Il n'a pas grand chose à court et moyen terme à craindre des Pecresse, Juppé et Bertrand qui sont aux LR ce qu'est la vérole au bas clergé et d'ici 2022, l'eau aura coulé sous les ponts. Par contre, là où Wauquiez a manqué de jugeote, c'est en s'attaquant à Sarkozy; chez les LR, on ne touche pas à l'icone. Mais d'un autre coté, voilà qui pourrait plaire à tous ceux de droite, de la vraie droite, et du FN qui ne peuvent pas piffer l'ancien président. Alors bon calcul ou pas ? On verra. Ce qui est sûr c'est que les propos tenus ne peuvent, normalement, que satisfaire ces mêmes gens, ceux qui ne supportent plus ces faux droitards, ces ventres mous, les Bertrand, Juppé, Raffarin, Solère, Riester, de Calan et consorts. C'est peut-être bien l'objectif de Wauquiez: (re)conquérir tous ces gens-là, y compris ceux qui vivotent encore dans un FN en pleine déconfiture. Pourquoi pas...

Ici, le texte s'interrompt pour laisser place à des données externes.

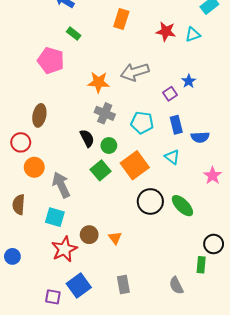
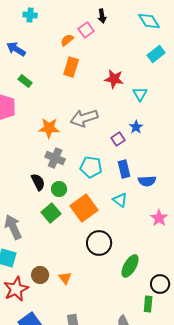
cyan triangle: (193, 35) -> (140, 94), moved, turned -42
green ellipse: (182, 206) -> (130, 266), moved, turned 75

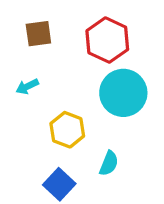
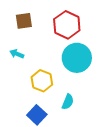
cyan arrow: (27, 86) -> (17, 54), turned 48

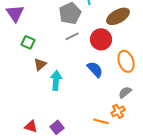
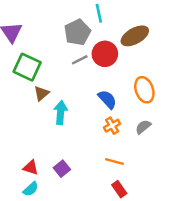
red circle: (101, 39) -> (105, 54), moved
green square: (28, 42) -> (27, 67), size x1.6
orange cross: (118, 111) -> (112, 126), moved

Wauquiez a parlé devant ses jeunes étudiants sans langue de bois, cash; bref il a fait ce que tant de gens espèrent depuis trop longtemps. Reste à savoir s'il continuera ou si, dès ce soir à 19h sur BFM, il nous fera du bulshit. J'ose espérer qu'il est aussi intelligent qu'on le prétend... J'attendrais donc ce soir pour me prononcer...

En attendant pendant que l'on nous saoule avec ce pseudo scandale, jusqu'à en faire vomir certains d'entre nous, on ne parle pas du reste et c'est peut-être bien là l'essentiel !

NB: à lire, en complément, le billet de Maxime Tandonnet: Sur les ruines de la politique française.


(photo ci-dessous, Marseillaise finale au congrès fondateur Les Républicains, mai 2015)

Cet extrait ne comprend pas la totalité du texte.